At night, as I climb the stairs from the restaurant to my apartment, I often want to do something in the kitchen. That might sound a little odd, but cooking at home and cooking in a restaurant are two completely different things. Often it is a case of trying out an idea that came to me during the evening and even more often it involves preparing something for my daughter, Emma, that she can eat (or drink) the next day.
Take ice tea, for example: in the morning, Emma doesn’t drink hot drinks and cold tea is a passion I have nurtured for many years. When holidaying in Japan some time ago, it became something of a game finding a flavour of ice tea in the vending machines that I hadn’t yet tried. Chilled, unsweetened (green) tea is a kind of national drink in Japan and is sometimes available in very strong, tangy flavours, for example when roasted corn is added.

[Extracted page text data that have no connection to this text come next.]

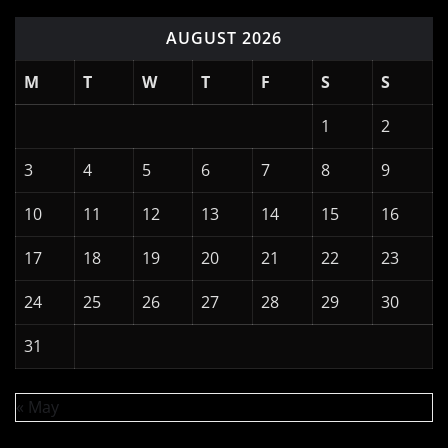
Log in
Entries feed
Comments feed
WordPress.org
Copyright © 2026 | Powered by
WordPress
|
News
Digest
by
ThemeArile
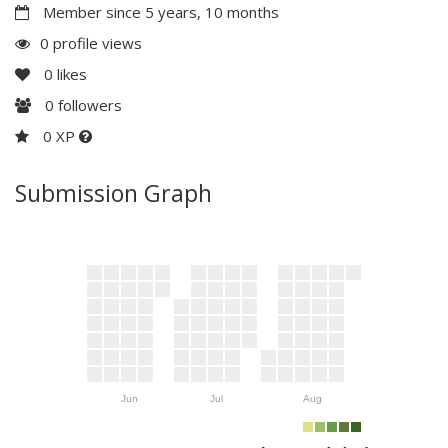
Member since 5 years, 10 months
0 profile views
0
likes
0
followers
0 XP
Submission Graph
Jun
Jul
Aug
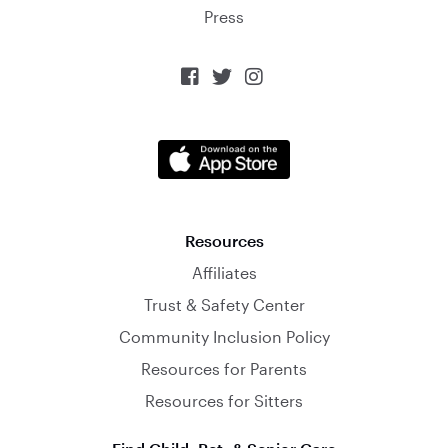
Press



Resources
Affiliates
Trust & Safety Center
Community Inclusion Policy
Resources for Parents
Resources for Sitters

I always make my ice tea using black, green or red tea (rooibos). I pour cold water onto sencha green tea and leave it to steep overnight in the fridge – this results in the best taste without any bitter overtones. With rooibos and black tea, I leave them to brew for a short time (3-4 or 2 minutes respectively), then I cool them down quickly using lots of ice cubes. This prevents the flavoursome essential oils settling on the surface. I then sweeten the tea a little with elderberry, basil blossom or mint syrup while lemon, lime or grapefruit juice (delicious with rooibos!) or mashed passion fruit provide a source of acidity.
Try this, for example: Boil 1 1/2 l of water then remove the pan from the heat and add 2 tbsp berry fruit tea, 1 tbsp black tea, 2 tbsp dried rose petals and 2 tbsp lemon juice. Cover and leave to steep for ten minutes, strain through a sieve, sweeten with 4 tbsp rose syrup and quickly cool using two handfuls of ice cubes. Cool well in the fridge.